Es würde ihr letzter nächtlicher Marsch werden, wenn sie nicht Wasser fänden. Sie kamen nur noch halb so schnell voran wie in der ersten Nacht. Ghuda schätzte, in der vergangenen Nacht hatten sie weniger als zehn Meilen zurückgelegt, und sie könnten sich glücklich schätzen, wenn sie das heute wieder schafften.

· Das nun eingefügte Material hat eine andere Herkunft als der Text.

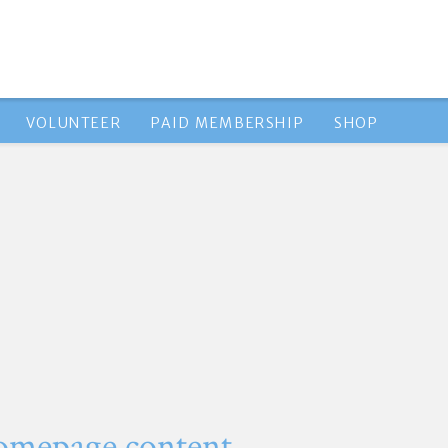
VOLUNTEER
PAID MEMBERSHIP
SHOP
omepage content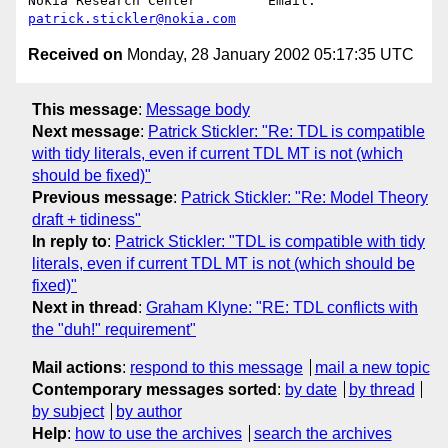
Nokia Research Center         Email: 
patrick.stickler@nokia.com
Received on
Monday, 28 January 2002 05:17:35 UTC
This message
:
Message body
Next message
:
Patrick Stickler: "Re: TDL is compatible
with tidy literals, even if current TDL MT is not (which
should be fixed)"
Previous message
:
Patrick Stickler: "Re: Model Theory
draft + tidiness"
In reply to
:
Patrick Stickler: "TDL is compatible with tidy
literals, even if current TDL MT is not (which should be
fixed)"
Next in thread
:
Graham Klyne: "RE: TDL conflicts with
the "duh!" requirement"
Mail actions
:
respond to this message
mail a new topic
Contemporary messages sorted
:
by date
by thread
by subject
by author
Help
:
how to use the archives
search the archives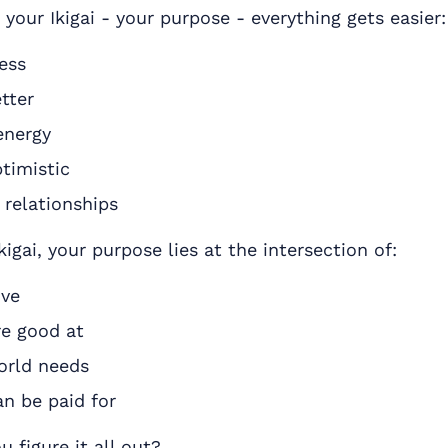
your Ikigai - your purpose - everything gets easier:
ess
tter
energy
timistic
 relationships
kigai, your purpose lies at the intersection of:
ove
e good at
orld needs
n be paid for
 figure it all out?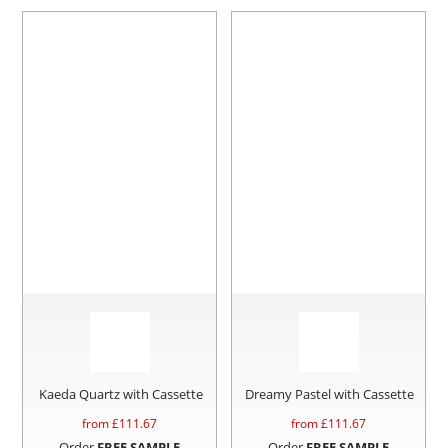
Kaeda Quartz with Cassette
Dreamy Pastel with Cassette
from £
111.67
from £
111.67
Order
FREE SAMPLE
Order
FREE SAMPLE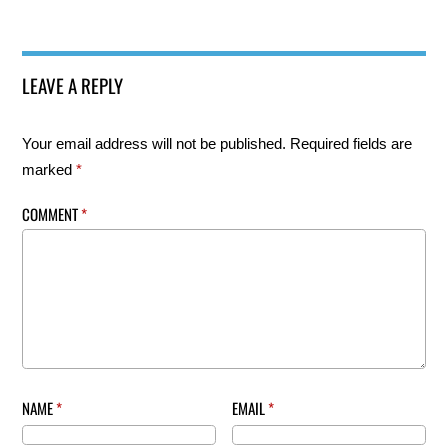
LEAVE A REPLY
Your email address will not be published.
Required fields are
marked
*
COMMENT
*
NAME
*
EMAIL
*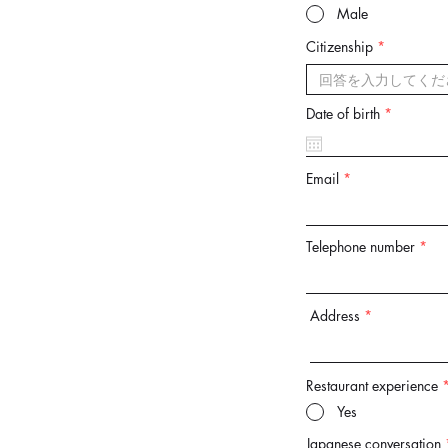
Male
Citizenship
r
Date of birth
*
e
q
u
i
Email
r
e
d
Telephone number
Address
Restaurant experience
Yes
Japanese conversation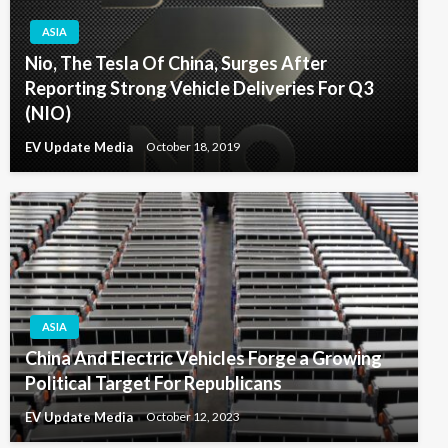
ASIA
Nio, The Tesla Of China, Surges After
Reporting Strong Vehicle Deliveries For Q3
(NIO)
EV Update Media
October 18, 2019
ASIA
China And Electric Vehicles Forge a Growing
Political Target For Republicans
EV Update Media
October 12, 2023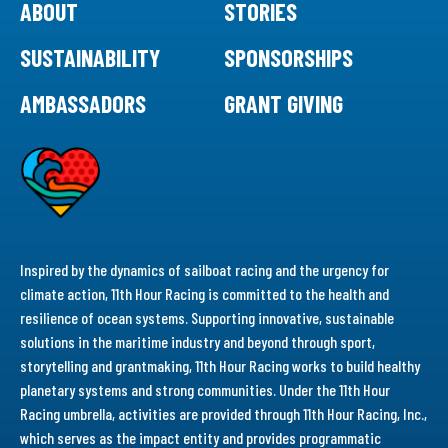
ABOUT
STORIES
SUSTAINABILITY
SPONSORSHIPS
AMBASSADORS
GRANT GIVING
Inspired by the dynamics of sailboat racing and the urgency for
climate action, 11th Hour Racing is committed to the health and
resilience of ocean systems. Supporting innovative, sustainable
solutions in the maritime industry and beyond through sport,
storytelling and grantmaking, 11th Hour Racing works to build healthy
planetary systems and strong communities. Under the 11th Hour
Racing umbrella, activities are provided through 11th Hour Racing, Inc.,
which serves as the impact entity and provides programmatic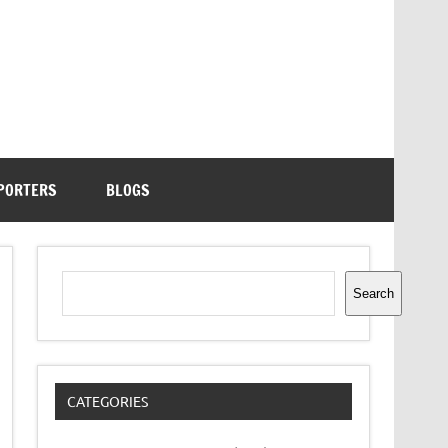
PORTERS
BLOGS
Search
Search
CATEGORIES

Der Söldner erhob sich unter dem winzigen Zelt aus Hemden und Mänteln und sagte: »Es ist Zeit.«
Sie suchten den Horizont ab, und plötzlich rief einer der Seeleute: »Wasser!«
Ghuda blickte in die Richtung, in die der Mann zeigte, und Nicholas folgte seinem Blick. Im Westen schimmerte etwas blau am Horizont. Nicholas fragte: »Ghuda?«
Der alte Söldner sagte: »Es könnte eine Luftspiegelung sein.«
»Luftspiegelung?« fragte Harry.
Nakor erklärte es ihm. »Heiße Luft macht seltsame Sachen. anchmal wirkt sie wie ein Spiegel im Himmel, nur daß sie dir das Blau des Himmels am Boden zeigt. Das sieht dann wie Wasser aus.«
Ghuda rieb sich das Kinn. Er sah Nicholas an, und seinem Gesichtsausdruck zufolge wollte er die Entscheidung nicht treffen.
Wenn es eine Luftspiegelung war, würden sie alle sterben. Wenn es Wasser war und sie es nicht beachteten, würden sie ebenfalls alle sterben.
Nicholas meinte: »Wir sollten es im Auge behalten, bis die Sonne untergegangen ist.«
Calis sagte: »Vögel.« In diesem Moment tauchte die Sonne gerade unter den westlichen Horizont.
»Wo?« fragte Nicholas.
»Dort, im Südwesten.«
Nicholas starrte in die Richtung und sah nichts. Alle anderen blickten auch dorthin, aber keiner bestätigte die Entdeckung.
»Ihr müßt magische Augen haben«, sagte Amos. Seine Stimme war vor Trockenheit heiser.
Calis sagte nichts, sondern ging einfach in die Richtung los, in der er die Vögel gesehen hatte.
Eine Stunde später erreichten sie den Rand der Wüste. In der Dunkelheit konnte man das kaum sehen, doch sie spürten es unter den Füßen. Plötzlich federte der Boden, war nicht mehr hart wie die Felsen oder so weich wie der Sand. Brisa fiel auf die Knie und sagte: »Ich habe noch nie etwas so Süßes gerochen.« Ihre Stimme war nur ein trockenes Krächzen.